In the subgroup analysis by race, an increased risk of cancer was found among Asians in all genetic models, but not among Caucasians. The distribution of the minor allele in the controls of these populations was also evaluated. Significant differences in the distribution of C allele were observed. Caucasians have a higher frequency of the C allele compared with Asians. This difference in allelic frequency may affect genetic susceptibility in different racial/ethnic groups.

In the subgroup analysis in terms of the control source, the C allele was associated with cancer susceptibility in studies with population-based controls. Moreover, the population-based subgroup was less heterogeneous than the hospital-based subgroup, which indicated that population-based controls are more helpful in reducing the heterogeneity of observational studies.

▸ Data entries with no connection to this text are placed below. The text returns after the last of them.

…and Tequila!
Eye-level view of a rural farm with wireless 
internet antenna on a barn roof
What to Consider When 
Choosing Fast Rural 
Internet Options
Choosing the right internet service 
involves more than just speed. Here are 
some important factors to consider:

Finally, the C allele was associated with cancer risk among studies that used PCR-RFLP for genotyping. However, in subgroups using other genotyping methods, no significant association was found. Different genotyping methods may have different capacities for detecting gene polymorphism, which may influence the results. The laboratory test method may be one of the confounding factors in the overall analysis. After adjusting for genotyping method, the rs11614913 C genotype was associated with cancer risk.

Currently, two possibilities explain the association of the miR-196a-2 polymorphism with cancer risk. First, the rs11614913 variant may increase mature miR-196a expression and enhance target mRNA binding []. Zhan et al. [] reported that the miR-196a expression level among C allele carriers was higher than that in those carrying the TT genotype in colorectal cancer. Similarly, Li et al. found increased miR-196a expression among hepatocellular carcinoma patients with Hepatitis B virus infection who carried the C allele []. This SNP is associated with G2 cell cycle delay, which plays a vital role in carcinogenesis[].

The current meta-analysis has several limitations. First, the cancer types included in the analysis were limited. Although the polymorphism and cancer risk in all reported studies were analysed, these studies mainly focused on several tumor types, which may affect the risk estimation. Second, some of the study controls were not from healthy populations. Selection bias could have occurred, which may have confounded the results. Third, the lack of individual information inhibited the calculation needed to adjust the ORs and analyze the gene-environment interaction.

In conclusion, miR-196a-2 polymorphism is associated with cancer risk, especially lung cancer, colorectal cancer, and breast cancer. Asians carrying the miR-196a-2 variant genotype are more susceptible to cancer compared with Caucasians. The SNP in miR-196a-2 may be a key factor in carcinogenesis. Furthermore, well-designed studies involving various ethnic populations and more cancer types are needed to confirm the results. Functional studies are needed to clarify the mechanisms that show the effect of miRNA SNPs on cancer development.